By Harriet McLeod
CHARLESTON S.C (Reuters) - The 4th U.S. Circuit Court of Appeals declined on Tuesday to stay a district court ruling from last week that struck down South Carolina's gay marriage ban, meaning same-sex weddings could happen there as soon as Thursday.
South Carolina Attorney General Alan Wilson, a Republican, said in a statement his office would ask the U.S. Supreme Court to stay the district court's ruling.
"This issue has not yet been resolved nationally," he said in a statement.
“Today's ruling by the Fourth Circuit does not end the constitutional obligation of this Office to defend South Carolina law,” Wilson said.
South Carolina would become the 34th state to allow gay marriage if it is allowed to go ahead.
The U.S. Supreme Court rejected a similar stay application last week that was filed by Kansas officials.

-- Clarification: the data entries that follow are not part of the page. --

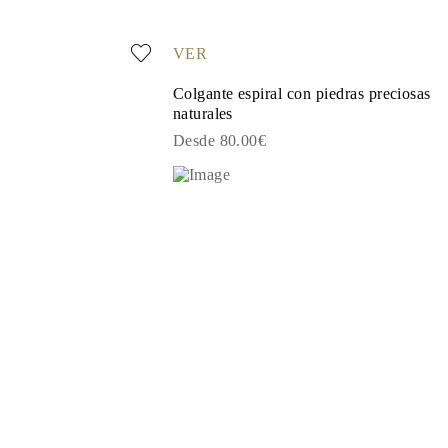
VER
Colgante espiral con piedras preciosas
naturales
Desde 80.00€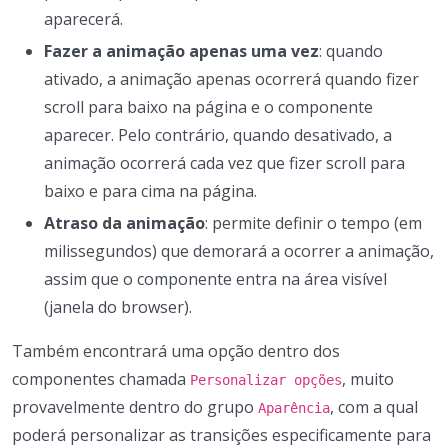
aparecerá.
Fazer a animação apenas uma vez
: quando
ativado, a animação apenas ocorrerá quando fizer
scroll para baixo na página e o componente
aparecer. Pelo contrário, quando desativado, a
animação ocorrerá cada vez que fizer scroll para
baixo e para cima na página.
Atraso da animação
: permite definir o tempo (em
milissegundos) que demorará a ocorrer a animação,
assim que o componente entra na área visível
(janela do browser).
Também encontrará uma opção dentro dos
componentes chamada
, muito
Personalizar opções
provavelmente dentro do grupo
, com a qual
Aparência
poderá personalizar as transições especificamente para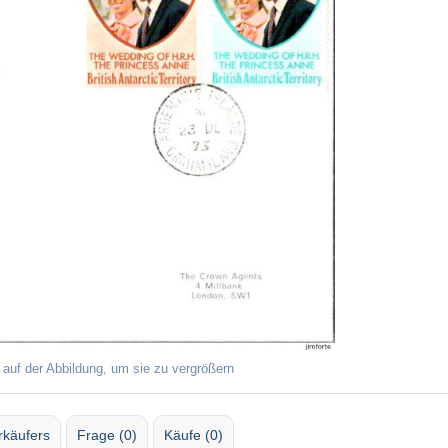
 auf der Abbildung, um sie zu vergrößern
rkäufers
Frage (0)
Käufe (0)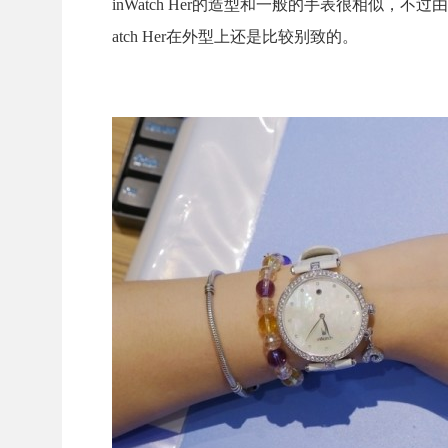
inWatch Her的造型和一般的手表很相似，
atch Her在外型上还是比较别致的。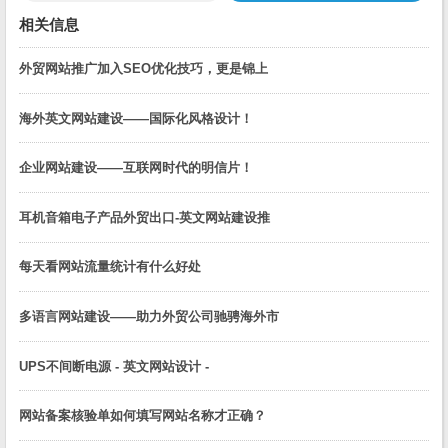
相关信息
外贸网站推广加入SEO优化技巧，更是锦上
海外英文网站建设——国际化风格设计！
企业网站建设——互联网时代的明信片！
耳机音箱电子产品外贸出口-英文网站建设推
每天看网站流量统计有什么好处
多语言网站建设——助力外贸公司驰骋海外市
UPS不间断电源 - 英文网站设计 -
网站备案核验单如何填写网站名称才正确？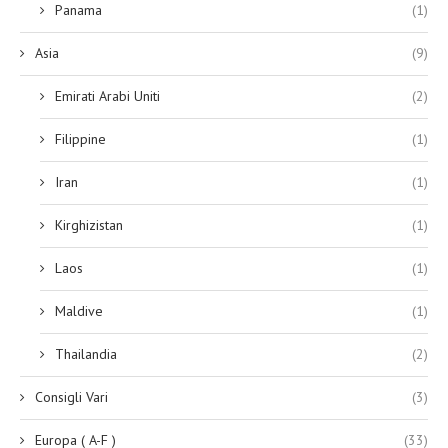
Panama
(1)
Asia
(9)
Emirati Arabi Uniti
(2)
Filippine
(1)
Iran
(1)
Kirghizistan
(1)
Laos
(1)
Maldive
(1)
Thailandia
(2)
Consigli Vari
(3)
Europa ( A-F )
(33)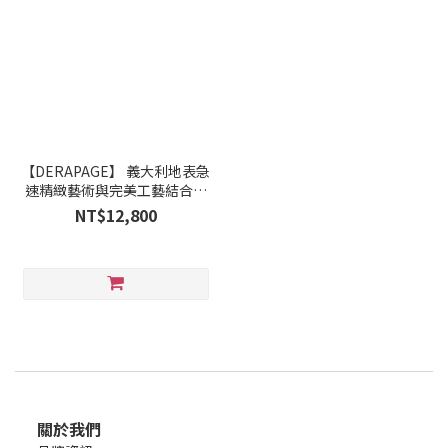
【DERAPAGE】 義大利地表急
速精緻藝術與完美工藝結合龍
捲風薄鋼系列 DTORTEC9-
NT$12,800
C817
關於我們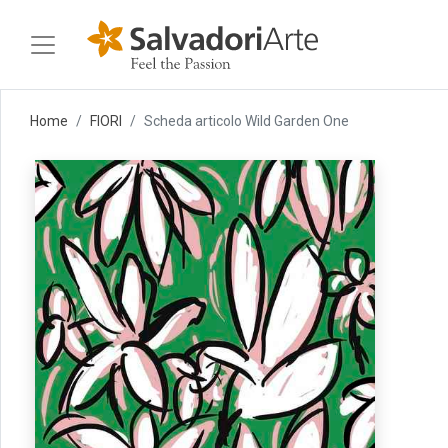
Home
FIORI
Scheda articolo Wild Garden One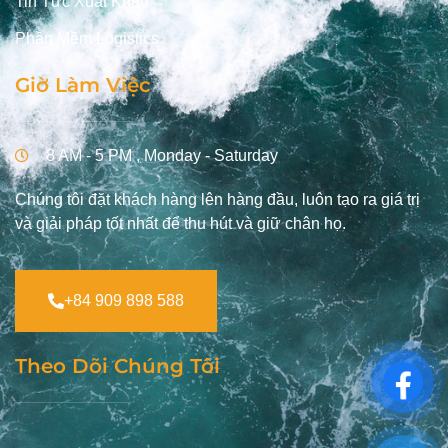
Tin Tức Xuất Khẩu
Phần Mềm Logistics
Giờ Làm Việc
8 AM - 5 PM , Monday - Saturday
Chúng tôi đặt khách hàng lên hàng đầu, luôn tạo ra giá trị
và giải pháp tốt nhất để thu hút và giữ chân họ.
+84 909 898 588
Theo Dõi Chúng Tôi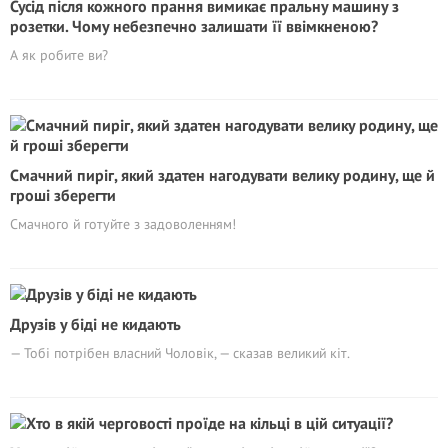
Сусід після кожного прання вимикає пральну машину з
розетки. Чому небезпечно залишати її ввімкненою?
А як робите ви?
Смачний пиріг, який здатен нагодувати велику родину, ще й
гроші зберегти
Смачного й готуйте з задоволенням!
Друзів у біді не кидають
— Тобі потрібен власний Чоловік, — сказав великий кіт.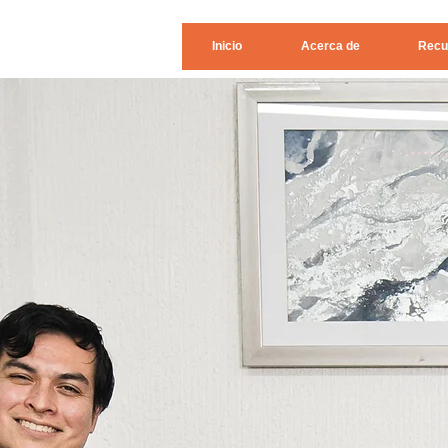
Inicio
Acerca de
Recu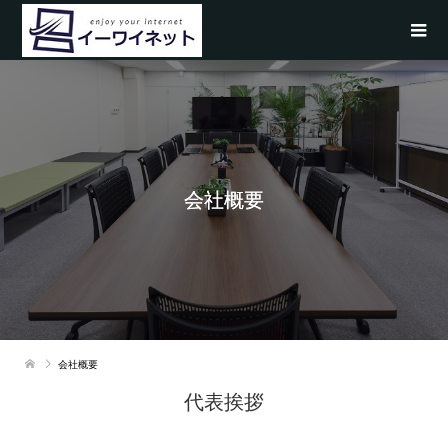
会社概要
会社概要
代表挨拶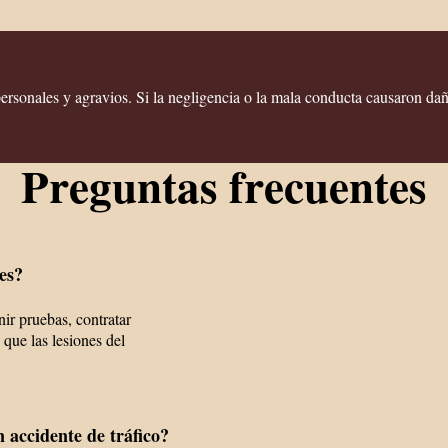
rsonales y agravios. Si la negligencia o la mala conducta causaron d
Preguntas frecuentes
es?
ir pruebas, contratar
que las lesiones del
accidente de tráfico?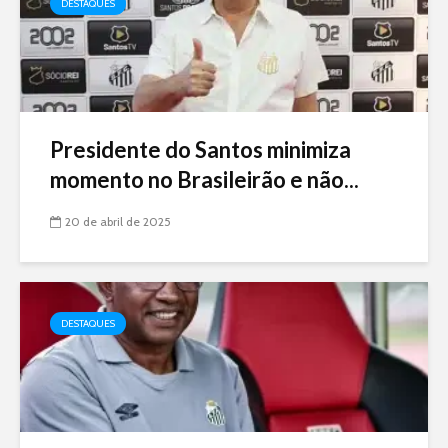
DESTAQUES
Presidente do Santos minimiza
momento no Brasileirão e não...
20 de abril de 2025
DESTAQUES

Like South Carolina, Kansas was bound by a regional appeals court ruling that struck down bans in other states.
That same day, U.S. District Judge Richard Gergel ruled that South Carolina was bound by the 4th U.S. Circuit Court of Appeals decision striking down a similar law in Virginia.
Gergel put his ruling on hold for a week to allow the state time to appeal.
Although gay marriage advocates have had the advantage in the courts over the past year, a Cincinnati-based federal appeals court on Nov. 6 became the first to uphold gay marriage bans.
That decision by the 6th U.S. Circuit Court of Appeals backing four states' bans created a split within the courts, increasing the chances the Supreme Court will rule once and for all on whether states can ban gay marriage.
The high court has so far declined to take up cases that would lead to a definitive ruling on gay marriage, allowing gay marriage to proceed in five states when it refused to hear appeals in seven cases in October.
Colleen Condon, a plaintiff in the South Carolina case who was denied a marriage license in Charleston last month, said in a statement on Tuesday that she and her fiancée were looking forward to tying the knot.
"We are ecstatic as we get ready to go pick up our license at noon on Thursday," Condon said.